13. The method of claim 9, wherein the detecting is accomplished using a labeled oligonucleotide probe complementary to the amplification product.

14. The method of claim 13, wherein the oligonucleotide probe comprises a sequence selected from the group consisting of SEQ ID NO: 7, SEQ ID NO: 10, and SEQ ID NO: 11.

15. The method of claim 9, wherein from about 300,000 to about 400,000 copies of the control nucleic acid are contacted with the sample.

16. A composition comprising:

(a) an isolated control nucleic acid; wherein the control nucleic acid comprises from about 40 to about 1480 contiguous nucleotides of SEQ ID NO: 1 or its complement;

(b) a control primer pair which is complementary to the control nucleic acid; and

(c) a labeled oligonucleotide probe complementary to the control nucleic acid.

17. The composition of claim 16, wherein the control nucleic acid comprises a nucleic acid according to SEQ ID NO: 2.

18. The composition of claim 17, wherein one or both of the primers of the control primer pair comprises a sequence selected from the group consisting of SEQ ID NO: 5, SEQ ID NO: 6, SEQ ID NO: 8, and SEQ ID NO: 9.

19. The composition of claim 16, wherein the oligonucleotide probe comprises a sequence selected from the group consisting of: SEQ ID NO: 7, SEQ ID NO: O, and SEQ ID NO: 1.

20. The composition of claim 16, wherein the composition comprises from about 300,000 to about 400,000 copies of the control nucleic acid.

21. A method comprising:

(a) contacting the composition of claim 16 with a sample to be assayed for the presence of one or more target nucleic acids in an amplification mixture under conditions wherein the control primers specifically hybridize and amplification products of the control nucleic acid are produced;

(b) detecting the amplification products produced by the control primer pair, wherein the presence of the amplification product indicates that a non-specific PCR inhibitor is absent from the amplification mixture.

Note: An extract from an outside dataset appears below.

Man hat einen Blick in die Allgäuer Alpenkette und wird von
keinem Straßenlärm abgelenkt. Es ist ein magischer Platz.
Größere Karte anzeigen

22. The method of claim 21, wherein the amplification mixture comprises a sample to be tested for a target nucleic acid and a primer pair complementary to the target nucleic acid.

23. The method of claim 21, wherein the amplification mixture comprises deoxynucleotide triphosphates and a DNA polymerase.

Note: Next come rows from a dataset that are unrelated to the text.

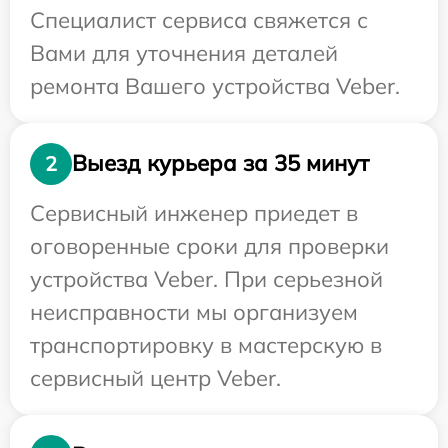
Специалист сервиса свяжется с
Вами для уточнения деталей
ремонта Вашего устройства Veber.
Выезд курьера за 35 минут
2
Сервисный инженер приедет в
оговоренные сроки для проверки
устройства Veber. При серьезной
неисправности мы организуем
транспортировку в мастерскую в
сервисный центр Veber.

24. The method of claim 21, wherein the amplification is performed using real-time PCR.

25. The method of claim 21, wherein the control nucleic acid comprises a nucleic acid according to SEQ ID NO: 2.

26. The method of claim 25, wherein one or both of the primers of the control primer pair comprises a sequence selected from the group consisting of SEQ ID NO: 5, SEQ ID NO: 6, SEQ ID NO: 8, and SEQ ID NO: 9.

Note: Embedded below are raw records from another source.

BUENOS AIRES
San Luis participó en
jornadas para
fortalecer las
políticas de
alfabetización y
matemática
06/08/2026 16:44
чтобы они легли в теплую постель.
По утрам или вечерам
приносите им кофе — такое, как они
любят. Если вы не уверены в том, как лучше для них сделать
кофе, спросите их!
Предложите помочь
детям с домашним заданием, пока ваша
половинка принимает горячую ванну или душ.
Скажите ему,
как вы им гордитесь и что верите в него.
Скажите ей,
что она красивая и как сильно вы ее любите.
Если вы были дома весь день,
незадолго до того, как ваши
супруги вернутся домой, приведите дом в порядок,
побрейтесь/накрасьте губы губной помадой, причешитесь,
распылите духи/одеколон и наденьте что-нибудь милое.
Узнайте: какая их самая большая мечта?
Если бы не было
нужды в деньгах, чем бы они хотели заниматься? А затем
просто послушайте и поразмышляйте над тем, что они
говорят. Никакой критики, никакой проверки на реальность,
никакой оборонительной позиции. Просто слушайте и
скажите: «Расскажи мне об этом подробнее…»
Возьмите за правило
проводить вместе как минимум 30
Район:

27. The method of claim 21, wherein the detecting is accomplished using a labeled oligonucleotide probe complementary to the amplification product.

28. The method of claim 27, wherein the oligonucleotide probe comprises a sequence selected from the group consisting of: SEQ ID NO: 7, SEQ ID NO:10, and SEQ ID NO:11.

29. The method of claim 21, wherein from about 300,000 to about 400,000 copies of the control nucleic acid are contacted with the amplification mixture.